*** EXERCISE MATERIAL ***
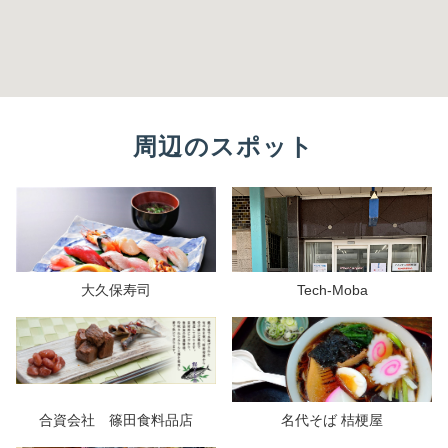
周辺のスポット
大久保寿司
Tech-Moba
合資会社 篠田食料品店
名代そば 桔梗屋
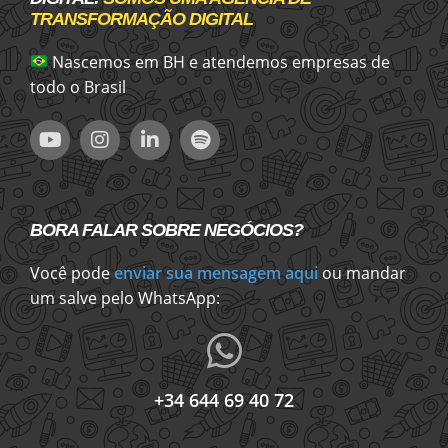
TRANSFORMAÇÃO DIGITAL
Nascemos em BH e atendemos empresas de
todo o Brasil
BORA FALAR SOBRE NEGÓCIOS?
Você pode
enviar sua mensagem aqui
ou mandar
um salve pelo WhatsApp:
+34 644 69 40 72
*** End of EXERCISE MATERIAL ***
*** EXERCISE MATERIAL ***
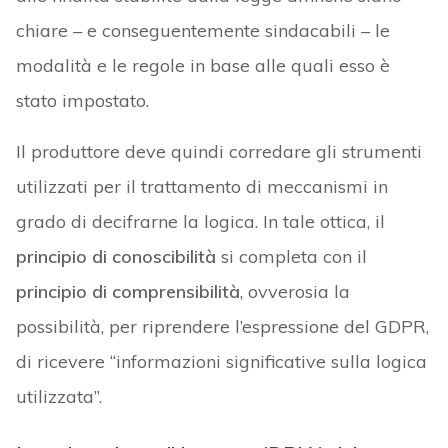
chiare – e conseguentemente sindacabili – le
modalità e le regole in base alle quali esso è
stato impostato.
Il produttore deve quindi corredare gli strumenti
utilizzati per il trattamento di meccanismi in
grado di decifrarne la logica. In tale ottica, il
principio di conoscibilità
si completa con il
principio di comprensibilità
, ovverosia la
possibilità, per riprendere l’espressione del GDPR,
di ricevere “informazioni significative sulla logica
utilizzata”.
*** End of EXERCISE MATERIAL ***
Your answer should consist of the lines from the listing that hold the word "logica".

RESPONSE
grado di decifrarne la logica. In tale ottica, il
di ricevere “informazioni significative sulla logica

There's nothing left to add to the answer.